• **TASK OBJECTIVE**:
If a line in the records below contains "Cipta", copy that line.
◇ ◇ ◇ ◇
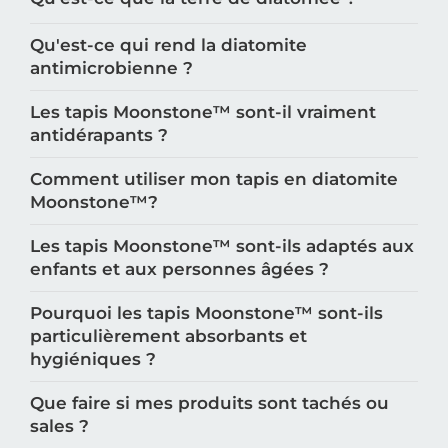
Qu'est-ce qui rend la diatomite
antimicrobienne ?
Les tapis Moonstone™️ sont-il vraiment
antidérapants ?
Comment utiliser mon tapis en diatomite
Moonstone™️?
Les tapis Moonstone™️ sont-ils adaptés aux
enfants et aux personnes âgées ?
Pourquoi les tapis Moonstone™️ sont-ils
particulièrement absorbants et
hygiéniques ?
Que faire si mes produits sont tachés ou
sales ?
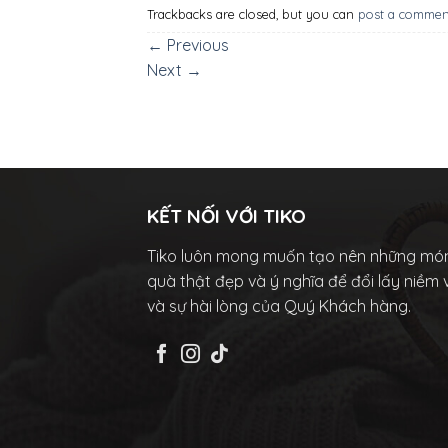
Trackbacks are closed, but you can
post a commen
←
Previous
Next
→
KẾT NỐI VỚI TIKO
Tiko luôn mong muốn tạo nên những mó
quà thật đẹp và ý nghĩa để đổi lấy niềm 
và sự hài lòng của Quý Khách hàng.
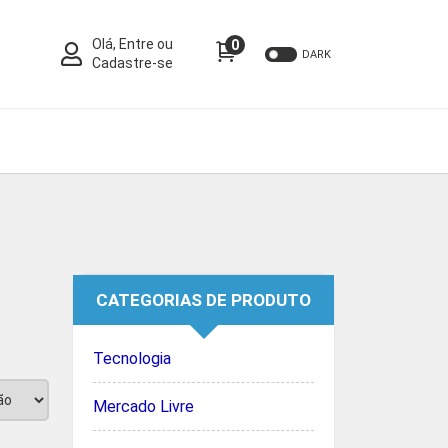
Olá, Entre ou
0
DARK
Cadastre-se
CATEGORIAS DE PRODUTO
Tecnologia
Mercado Livre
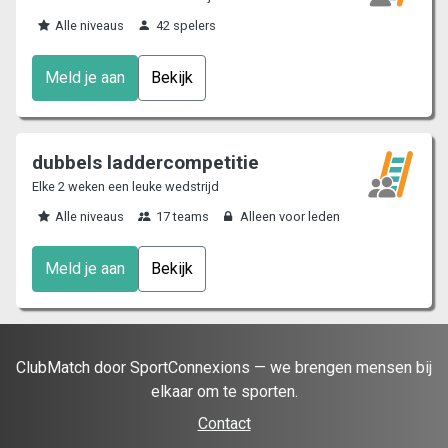
Alle niveaus
42 spelers
Meld je aan
Bekijk
dubbels laddercompetitie
Elke 2 weken een leuke wedstrijd
Alle niveaus
17 teams
Alleen voor leden
Meld je aan
Bekijk
ClubMatch door SportConnexions — we brengen mensen bij
elkaar om te sporten.
Contact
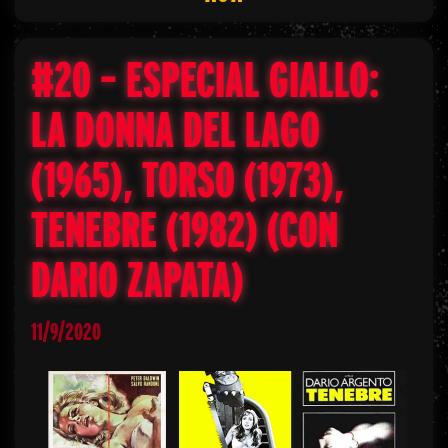
#20 – ESPECIAL GIALLO:
LA DONNA DEL LAGO
(1965), TORSO (1973),
TENEBRE (1982) (CON
DARIO ZAPATA)
11/9/2020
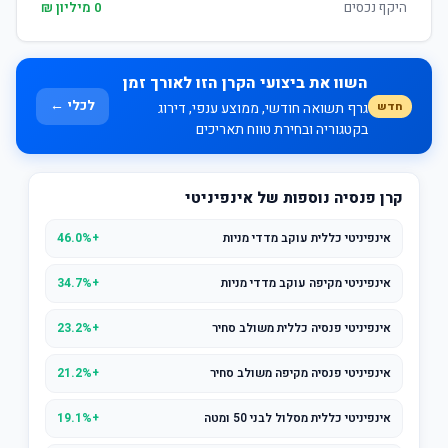
היקף נכסים
0 מיליון ₪
השוו את ביצועי הקרן הזו לאורך זמן
לכלי ←
חדש
גרף תשואה חודשי, ממוצע ענפי, דירוג
בקטגוריה ובחירת טווח תאריכים
קרן פנסיה נוספות של אינפיניטי
אינפיניטי כללית עוקב מדדי מניות
+46.0%
אינפיניטי מקיפה עוקב מדדי מניות
+34.7%
אינפיניטי פנסיה כללית משולב סחיר
+23.2%
אינפיניטי פנסיה מקיפה משולב סחיר
+21.2%
אינפיניטי כללית מסלול לבני 50 ומטה
+19.1%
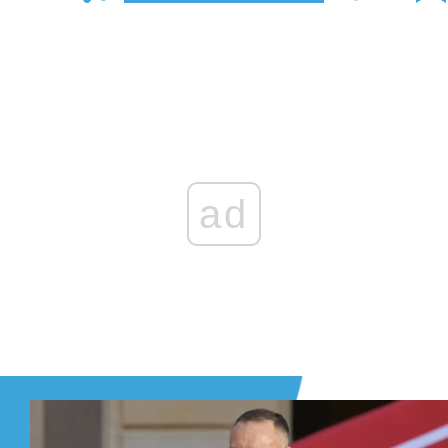
Zaloguj się
, aby dodać komentarz
ad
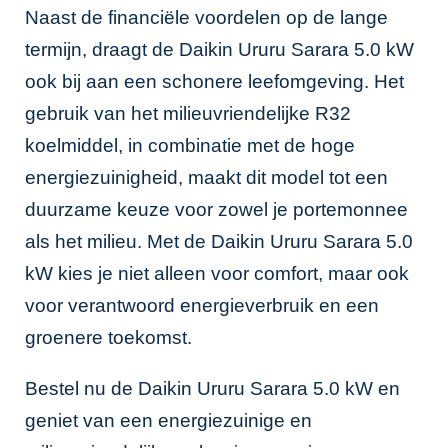
Naast de financiële voordelen op de lange
termijn, draagt de Daikin Ururu Sarara 5.0 kW
ook bij aan een schonere leefomgeving. Het
gebruik van het milieuvriendelijke R32
koelmiddel, in combinatie met de hoge
energiezuinigheid, maakt dit model tot een
duurzame keuze voor zowel je portemonnee
als het milieu. Met de Daikin Ururu Sarara 5.0
kW kies je niet alleen voor comfort, maar ook
voor verantwoord energieverbruik en een
groenere toekomst.
Bestel nu de Daikin Ururu Sarara 5.0 kW en
geniet van een energiezuinige en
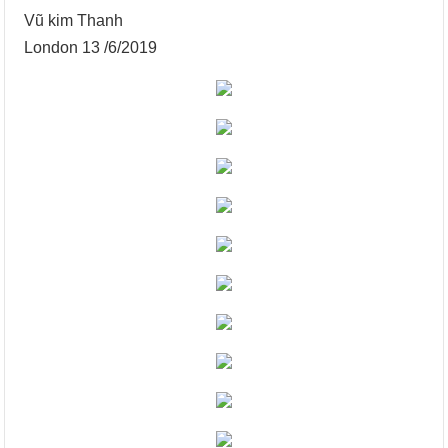
Vũ kim Thanh
London 13 /6/2019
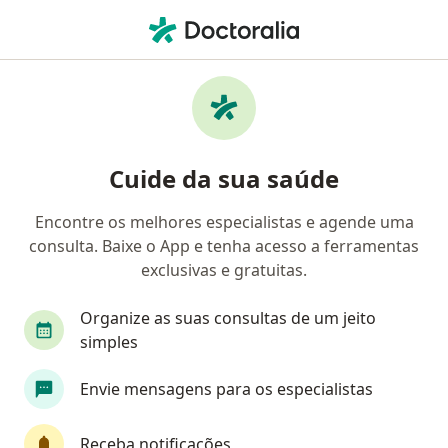
Men
Eletro Coagulacao De Lesao Cutanea • Montes Claros, Minas Gerais MG
Filtros
• 1
Convênio
Mapa
Eletro Coagulacao De Lesao Cutanea em
Cuide da sua saúde
Montes Claros: clínicas e especialistas
Encontre os melhores especialistas e agende uma
consulta. Baixe o App e tenha acesso a ferramentas
Qual especialização você está procurando?
exclusivas e gratuitas.
Dermatologista
Especialista em Medicina Esté
Organize as suas consultas de um jeito
simples
Envie mensagens para os especialistas
Receba notificações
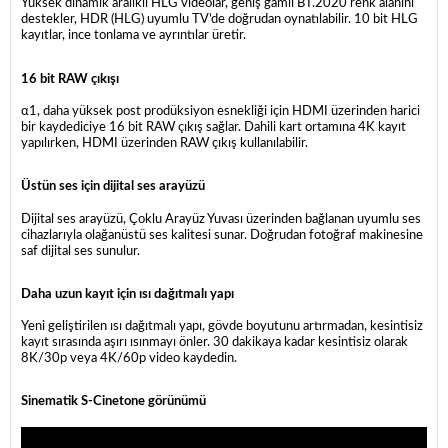
Yüksek dinamik aralıklı HLG videolar, geniş gamlı BT.2020 renk alanını
destekler, HDR (HLG) uyumlu TV’de doğrudan oynatılabilir. 10 bit HLG
kayıtlar, ince tonlama ve ayrıntılar üretir.
16 bit RAW çıkışı
α1, daha yüksek post prodüksiyon esnekliği için HDMI üzerinden harici
bir kaydediciye 16 bit RAW çıkış sağlar. Dahili kart ortamına 4K kayıt
yapılırken, HDMI üzerinden RAW çıkış kullanılabilir.
Üstün ses için dijital ses arayüzü
Dijital ses arayüzü, Çoklu Arayüz Yuvası üzerinden bağlanan uyumlu ses
cihazlarıyla olağanüstü ses kalitesi sunar. Doğrudan fotoğraf makinesine
saf dijital ses sunulur.
Daha uzun kayıt için ısı dağıtmalı yapı
Yeni geliştirilen ısı dağıtmalı yapı, gövde boyutunu artırmadan, kesintisiz
kayıt sırasında aşırı ısınmayı önler. 30 dakikaya kadar kesintisiz olarak
8K/30p veya 4K/60p video kaydedin.
Sinematik S-Cinetone görünümü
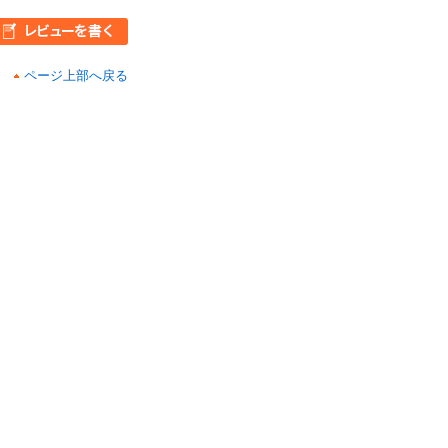
ページ上部へ戻る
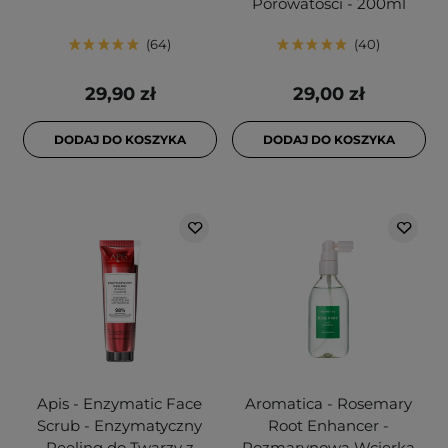
Porowatości - 200ml
64
40
29,90 zł
29,00 zł
DODAJ DO KOSZYKA
DODAJ DO KOSZYKA
Apis - Enzymatic Face
Aromatica - Rosemary
Scrub - Enzymatyczny
Root Enhancer -
Peeling do Twarzy z
Rozmarynowa Wcierka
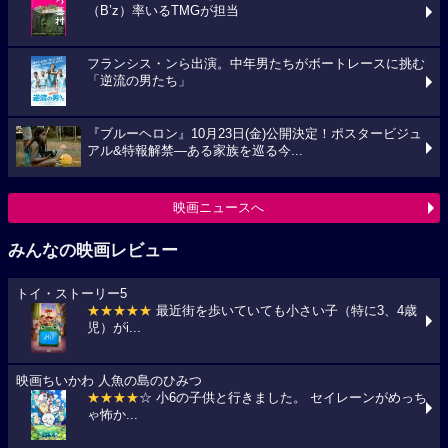
（B’z）率いるTMGが担当
フランシス・ンら出演。中年男たちがボートレースに挑む
「逆流の男たち」
『ブルーヘロン』10月23日(金)公開決定！ポスタービジュ
アル&特報解禁―ある家族を巡る今...
映画ニュースへ
みんなの映画レビュー
トイ・ストーリー5
★★★★★
最近街を歩いていても小さい子（特に3、4歳
児）がi...
映画ちいかわ 人魚の島のひみつ
★★★★
☆ 小6の子供と行きました。 セイレーンがめっち
ゃ怖か...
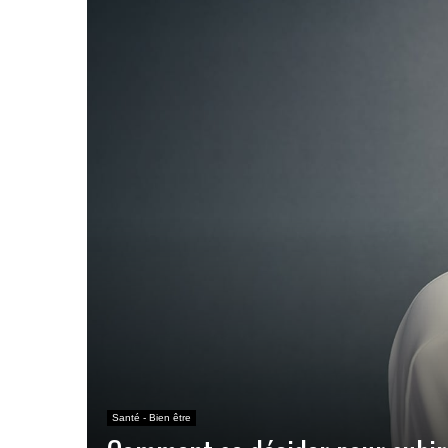
Santé - Bien être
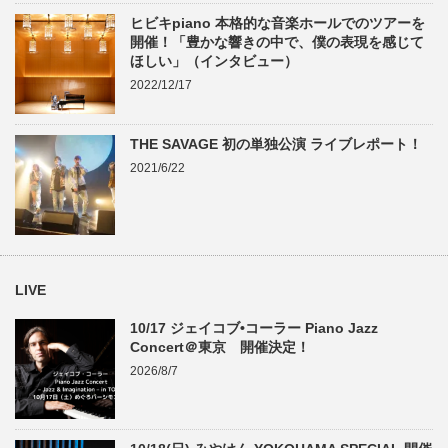
ヒビキpiano 本格的な音楽ホールでのツアーを
開催！「豊かな響きの中で、僕の表現を感じて
ほしい」（インタビュー）
2022/12/17
THE SAVAGE 初の単独公演 ライブレポート！
2021/6/22
LIVE
10/17 ジェイコブ•コーラー Piano Jazz
Concert＠東京 開催決定！
2026/8/7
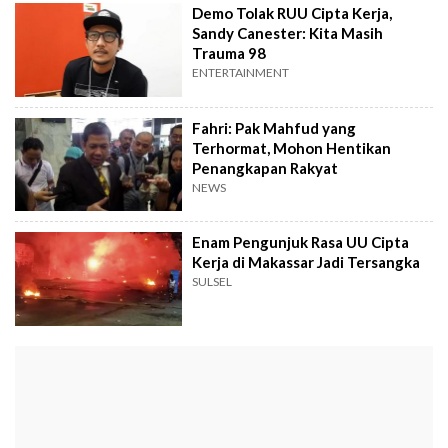
Demo Tolak RUU Cipta Kerja,
Sandy Canester: Kita Masih
Trauma 98
ENTERTAINMENT
Fahri: Pak Mahfud yang
Terhormat, Mohon Hentikan
Penangkapan Rakyat
NEWS
Enam Pengunjuk Rasa UU Cipta
Kerja di Makassar Jadi Tersangka
SULSEL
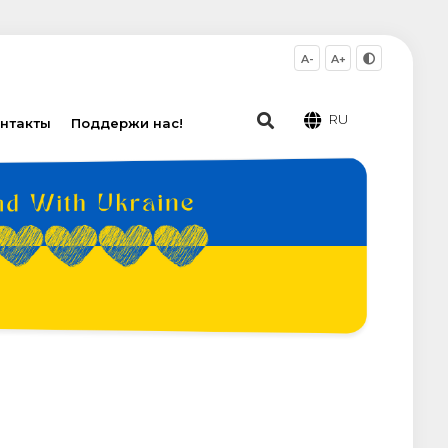
A-
A+
RU
нтакты
Поддержи нас!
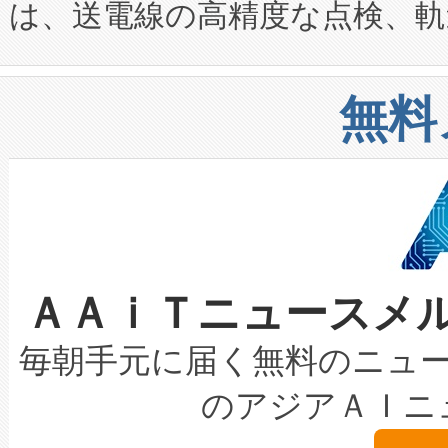
は、送電線の高精度な点検、軌
定、統合、導入、運用に至る
に関する技術移転および知的財産
や穀物倉庫におけるバルク材の
安全性を追跡し、確保する事を
構造化トレーニングカリキュ
リューション「Avia 2」を発
増加しているデータセンター
上げおよび商用化段階におけ
無料
したAvia 2は、1,000メ
る電力網に大きな負担をかけ
設備整備および立ち上げ調整
狭視野のFOVを切り替えるこ
事業者の負担軽減という課題
加組織は、Enzeneのバイオ
ケーブル、枝などの細かな対
系統連系を迅速にし、ピーク需
選定された製品について、自
なレーザースポットにより、高
限を超えて利用可能な電力容量
取得できる可能性もあります。
ＡＡｉＴニュースメ
な環境下でも豊かなディテー
持できるよう貢献します。こ
設には、3億～4億ドルかかるこ
キロメートル範囲を検出 Livox Unveil
ービスレベル契約（SLA）違
最高経営責任者（CEO）であるHi
毎朝手元に届く無料のニュ
LiDAR for Inspections, Transpor
テリー性能の劣化によるダウ
す。「当社のfully-connected c
のアジアＡＩニ
は1535 nmレーザーを搭載
念は、現在データセンターが
ームを利用すれば、6,000万～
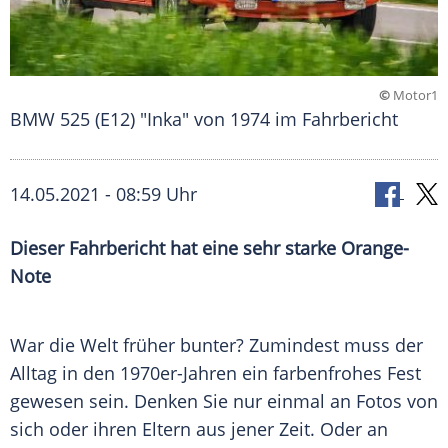
©
Motor1
BMW 525 (E12) "Inka" von 1974 im Fahrbericht
14.05.2021 - 08:59 Uhr
Dieser Fahrbericht hat eine sehr starke Orange-
Note
War die Welt früher bunter? Zumindest muss der
Alltag in den 1970er-Jahren ein farbenfrohes Fest
gewesen sein. Denken Sie nur einmal an Fotos von
sich oder ihren Eltern aus jener Zeit. Oder an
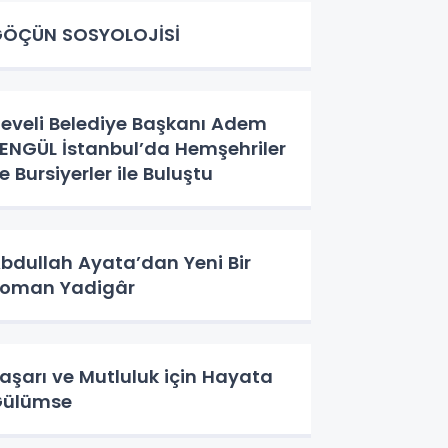
ÖÇÜN SOSYOLOJİSİ
eveli Belediye Başkanı Adem
ENGÜL İstanbul’da Hemşehriler
e Bursiyerler ile Buluştu
bdullah Ayata’dan Yeni Bir
Roman Yadigâr
aşarı ve Mutluluk için Hayata
Gülümse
◇ ◇ ◇ ◇
• **RESPONSE TO THIS TASK**:
Demo Tolak RUU Cipta Kerja,
Enam Pengunjuk Rasa UU Cipta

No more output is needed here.